Posted May. 14, 2004 22:36,   


The Constitutional Court has overturned the impeachment motion against President Roh Moo-hyun. Although he will be restored to office, the entire sequence of events has left us with a deep and broad lesson. There is a paradoxical view that the motion proved the maturity of Korean democracy as it did not result in turmoil or a vacuum in the government administration. However, it was an incident that could have not necessarily occurred.

The issue of whether or not the National Assembly has abused its impeachment authority aside, the masses would have not suffered under the double yoke of economic recession and political instability if the head of the state showed prudence in language and deed.

The Verdict Should Be Taken Seriously—

The Constitutional Court ruled that President Roh’s remarks in support of the Uri Party, his remarks to downplay the decision by the National Election Commission, and his proposal to put his presidency to a confidence vote were in breach of law and the Constitution. However, the court held that these violations were enormous enough to constitute cases for impeachment, which would likely wreak havoc on the country by removing the president from office and by halting part of government administration.
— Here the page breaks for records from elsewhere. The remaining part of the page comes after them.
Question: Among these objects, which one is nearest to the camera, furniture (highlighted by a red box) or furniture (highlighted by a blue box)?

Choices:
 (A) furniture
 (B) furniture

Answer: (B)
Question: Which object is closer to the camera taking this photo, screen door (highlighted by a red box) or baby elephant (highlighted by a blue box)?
Therefore, the demand for the opposition parties to express its regret over the impeachment motion is right. If they pushed through the motion as a political stratagem, they should apologize.
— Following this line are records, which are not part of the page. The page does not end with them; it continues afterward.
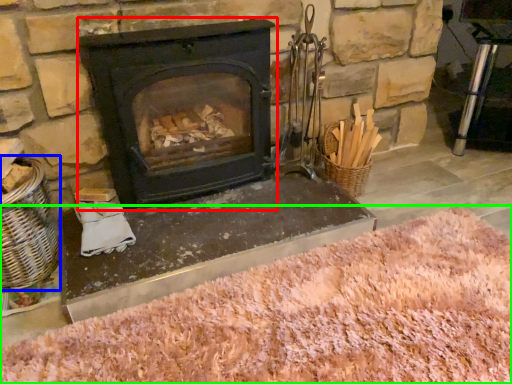 Question: Considering the real-world distances, which object is farthest from wood burning stove (highlighted by a red box)? basket (highlighted by a blue box) or sand (highlighted by a green box)?

Choices:
 (A) basket
 (B) sand

Answer: (B) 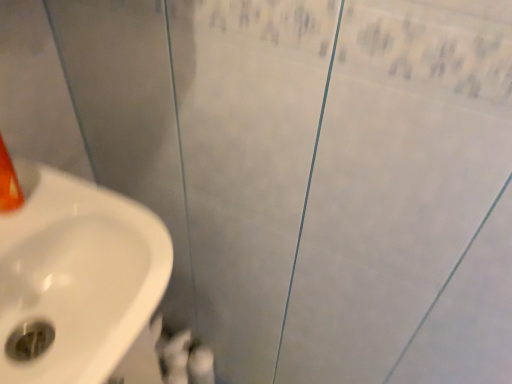 Where is `white glossy sink at lower left`? white glossy sink at lower left is located at coordinates pyautogui.click(x=78, y=275).

Image resolution: width=512 pixels, height=384 pixels. What do you see at coordinates (78, 275) in the screenshot?
I see `white glossy sink at lower left` at bounding box center [78, 275].

What is the approximate width of white glossy sink at lower left?

It is 14.23 inches.

This screenshot has width=512, height=384. I want to click on white glossy sink at lower left, so click(x=78, y=275).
However, this does not lessen President Roh’s share of the blame. Anyway, it was he who gave the primary reason for the impeachment drive. In March when the election watchdog ruled some of Roh’s remarks were in violation of election law, the country wanted him to apologize. If he apologized, the situation would have not spilled over into impeachment.

What President Roh should value painstakingly from the ruling is the Court’s lambasting of his deed and speech that made light of the Constitution and law. The president is constitutionally responsible for safeguarding the rule of law and the basic order of liberal democracy.

If the president overlooks them, law and order in society will collapse. The president should fully accept the court’s criticism. Since he took office, concerns have been rampant that the rule of law has begun to eclipse.

He Should Apologize for Confidence Vote Proposal—

The Constitutional Court clearly ruled that President Roh’s proposal for a confidence vote was his failure to safeguard the Constitution. He must apologize for it. He made the public anxious with a proposal that the Constitution does not allow. President Roh hasn’t express a clear position about it. It’s time to put an end to the issue. He must apologize in a way that convinces the public and promises to devote his energy to the government administration in an effort to work off the psychological debt he owes to the country.

Here and now are more critical. The president and the governing party as well as the opposition parties should shake the past away. An issue like this must not be exploited politically. How long would you get entangled in “impeachment politics” at a time when the public is eking out a tough living in the face of the severe economic recession? The president must set an example himself.

Are all the confusion and conflict ultimately due to a combination of the head of the state’s lack of leadership and his reckless deed and speech? If he did not recognize this after surviving the impeachment fever, this country would not have a future. By boldly dividing and distributing tasks and responsibilities, the president must not have his speech and deeds strand the government.

He must prioritize the economy and the improvement of the public livelihood. When the prices of oil and raw material are skyrocketing, investment in plants stands still, and streets are packed with the unemployed, what is your priority? Reform won’t have any meaning if it does not focus on the bread and butter issue.

Of course, reform should be implemented. However, if it needs to be done completely, it needs a clear goal on which national consensus would be built. It needs a concrete program accordingly. The public is tired of an endless series of reform slogans popped up by the presidential office, the ruling party, and the government. If compared to an apartment building, is the reform that they want remodeling or reconstruction? The country finds itself confused. The public is not a guinea pig for their experiment with reform.

The Court’s Overturn is Not Just Acquittal—

The Constitutional Court’s overturn is not just an acquittal for President Roh. It is also a warning that he should make every effort into bringing together the nation, instead of dividing them, to bring about national prosperity. The masses want Present Roh to serve them and not to cater to Nosamo, a national group of his supporters. Whether or not the aftermath of the impeachment fiasco can translate into a new opportunity for turning around the country all depends on President Roh.